§ Your goal
Which lines run from the one containing "Weiter → (1108, 394)" to the end of the entries? Copy them exactly, both ends included, and give nothing else.

§ Data for analysis
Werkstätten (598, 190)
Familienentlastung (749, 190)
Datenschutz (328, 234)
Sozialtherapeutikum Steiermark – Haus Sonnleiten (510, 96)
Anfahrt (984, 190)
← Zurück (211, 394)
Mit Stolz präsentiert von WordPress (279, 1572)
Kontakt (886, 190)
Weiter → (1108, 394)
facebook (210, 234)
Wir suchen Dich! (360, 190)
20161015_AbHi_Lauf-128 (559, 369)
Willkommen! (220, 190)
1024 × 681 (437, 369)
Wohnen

§ Solution
Weiter → (1108, 394)
facebook (210, 234)
Wir suchen Dich! (360, 190)
20161015_AbHi_Lauf-128 (559, 369)
Willkommen! (220, 190)
1024 × 681 (437, 369)
Wohnen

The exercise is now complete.